NZ opposition leader says US and UK ‘left door open’ for China in Indo-Pacific

This article is more than 2 years old

Judith Collins criticises America as ‘foolish’ for walking away from free trade agreements

New Zealand’s opposition leader has hit out at the US and UK over China, saying their failure to adopt free trade agreements was “foolish” and increased Chinese dominance in the Indo-Pacific.

“If any criticism comes to New Zealand, as it often does about this close relationship with China and trade, my answer to everybody – whether they’re the US or UK – is: ‘So where’s our free trade agreement?’,” Judith Collins, leader of the centre-right National party, said in an interview with the Guardian on Friday.

Former US president Donald Trump withdrew from the Trans-Pacific Partnership trade deal in 2017 and the US did not join its replacement, the CPTPP. New Zealand began talks with the UK last year on a post-Brexit free trade deal, but it has not yet been made.

Collins said the US had been “foolish” to walk away from those free trade agreements. In doing so, Collins said: “What they did is that they opened up the gates for China to be even more important in the Pacific and Indo-Pacific region. They opened that up, and they left the door open, and they were ultimately foolish to do so. And that has actually caused the issue.

“Stop judging New Zealand by the fact that we are a little country at the bottom of the world who has to trade. That’s how we do it. That’s how we pay for everything we need.”

China is New Zealand’s largest trading partner by a substantial margin and accounts for about a third of total exports. According to the NZ China Council, exports to China last year were $16.7bn, more than New Zealand’s trade with Australia, the US and Japan – its next three largest trade partners – combined. That has led to speculation New Zealand is unable to take tough stances on Beijing due to its trade dependency.

The Ardern government has been walking a difficult line on China issues – making case-by-case statements on human rights violations or encroachment in Hong Kong or the South China Sea but avoiding the more strongly stated, hawkish condemnations coming from the US or Australia. It has been watching the experience of its trans-Tasman neighbour closely: Australia has been hit by a hugely costly trade war with China, with enormous tariffs on most of its export commodities.

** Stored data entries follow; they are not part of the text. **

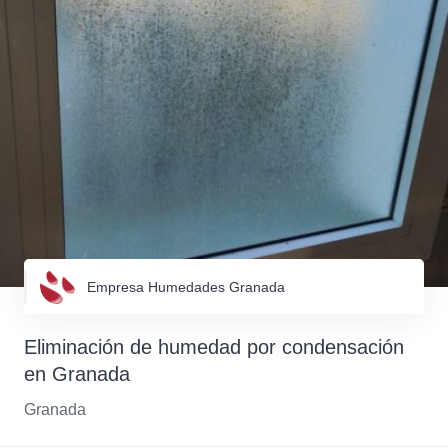
Empresa Humedades Granada
Eliminación de humedad por condensación
en Granada
Granada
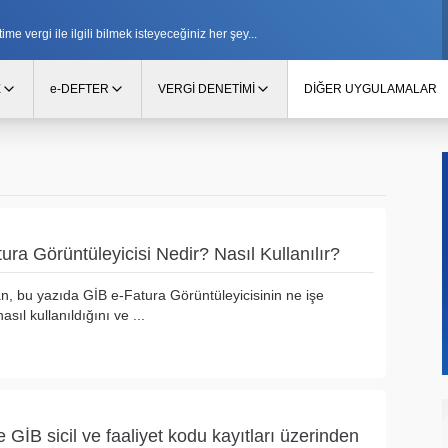
e vergi ile ilgili bilmek isteyeceğiniz her şey...
E
e-DEFTER
VERGİ DENETİMİ
DİĞER UYGULAMALAR
ura Görüntüleyicisi Nedir? Nasıl Kullanılır?
an, bu yazıda GİB e-Fatura Görüntüleyicisinin ne işe
asıl kullanıldığını ve ...
 GİB sicil ve faaliyet kodu kayıtları üzerinden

Prof David Capie, director of the Centre for Strategic Studies at Victoria University in Wellington, said trade was the missing link for US policy in the region.

“Over the past few months there’s been a lot of attention paid to the US’s security role in the Indo-Pacific – for example, the rapidly evolving quad and the new Aukus deal. But for many regional countries the missing part of US strategy is trade,” Capie said.

“If the US is concerned about China’s growing influence, what alternatives is it providing to the huge gravitational pull of the Chinese economy? Free trade has always been a fraught issue in American politics and it’s only got more challenging in the last few years. The result is that Washington really doesn’t have a trade strategy to back up its wider aims.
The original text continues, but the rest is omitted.